ARCHER Phase 2 User Meeting
Posted: 16 Jul 2014 | 18:47
Like most major HPC services, ARCHER will undergo a hardware upgrade during its operation to ensure the available computational resources are still sufficient for UK computational simulation requirements throughout the duration of the service. For the previous UK national service, HECToR, there were 2 major upgrades, taking the system from 11,328 cores (and a peak performance of 59 TFlop/s) when it first started, to 90,112 cores (and a peak performance of over 800 TFlop/s) for the last few years of the service.

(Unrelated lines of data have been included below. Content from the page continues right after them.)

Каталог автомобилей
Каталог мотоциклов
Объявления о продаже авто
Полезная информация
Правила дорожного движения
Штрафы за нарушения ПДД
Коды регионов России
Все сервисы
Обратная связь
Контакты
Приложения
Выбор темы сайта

As ARCHER has a slightly shorter duration than HECToR (ARCHER has a planned lifetime of 5 years) there will be only one upgrade to the service, probably undertaken at some point in 2015. EPSRC has allocated up to £12m for the upgrade, but the exact nature of what the upgrade hardware will be has not been decided, hence this user meeting, and a user questionnaire circulated to all ARCHER users.
Possible upgrade paths
At the meeting Cray, the hardware providers of the current ARCHER system, outlined four possible upgrade paths:
1. Upgrade by simply adding more nodes of the current ARCHER system (ARCHER is composed of nodes with 2 x 12-core Intel Xeon "Ivy Bridge" processors and 64 or 128 GB of memory per node). It should be possible to increase the computational through-put of ARCHER by approximately 50% with this option, and this upgrade could be provided as early as the first part of 2015.

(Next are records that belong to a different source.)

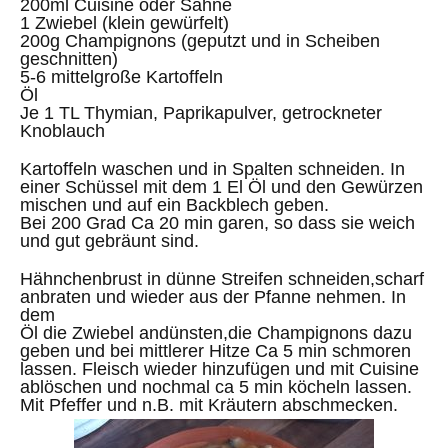
200ml Cuisine oder Sahne
1 Zwiebel (klein gewürfelt)
200g Champignons (geputzt und in Scheiben
geschnitten)
5-6 mittelgroße Kartoffeln
Öl
Je 1 TL Thymian, Paprikapulver, getrockneter
Knoblauch
Kartoffeln waschen und in Spalten schneiden. In
einer Schüssel mit dem 1 El Öl und den Gewürzen
mischen und auf ein Backblech geben.
Bei 200 Grad Ca 20 min garen, so dass sie weich
und gut gebräunt sind.
Hähnchenbrust in dünne Streifen schneiden,scharf
anbraten und wieder aus der Pfanne nehmen. In
dem
Öl die Zwiebel andünsten,die Champignons dazu
geben und bei mittlerer Hitze Ca 5 min schmoren
lassen. Fleisch wieder hinzufügen und mit Cuisine
ablöschen und nochmal ca 5 min köcheln lassen.
Mit Pfeffer und n.B. mit Kräutern abschmecken.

2. Upgrade mainly with the current ARCHER hardware, but also purchase some nodes with accelerators in them. If the upgrade was to happen in the first part of 2015 the available accelerators would be NVidia K40 GPUs (each accelerator node would have 1 x 10 core Intel processor and 1 x Nvidia K40 GPU).

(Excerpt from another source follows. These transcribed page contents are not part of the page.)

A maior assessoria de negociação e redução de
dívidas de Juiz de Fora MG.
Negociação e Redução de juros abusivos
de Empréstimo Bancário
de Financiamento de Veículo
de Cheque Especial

3. Upgrade by adding nodes with the new Intel processor (Haswell) rather than the current processors ARCHER has. Intel's Haswell processor has faster memory than the current processors we are using (DDR4/2166 MHz), and double the L1 and L2 cache bandwidth compared to the current processors. It also has slightly improved floating point performance. Because of these hardware improvements it should be possible to increase the computational capacity of ARCHER by around 60%+ using these types of nodes (as opposed to simply upgrading with nodes using the existing processors). However there is some complexity to using these processors as to get best performance applications have to be specifically compiled for those processors and then those executables will not run on the existing processor. This would mean users would have to re-compile their codes for the different parts of ARCHER and potentially select which types of nodes they would like to run on.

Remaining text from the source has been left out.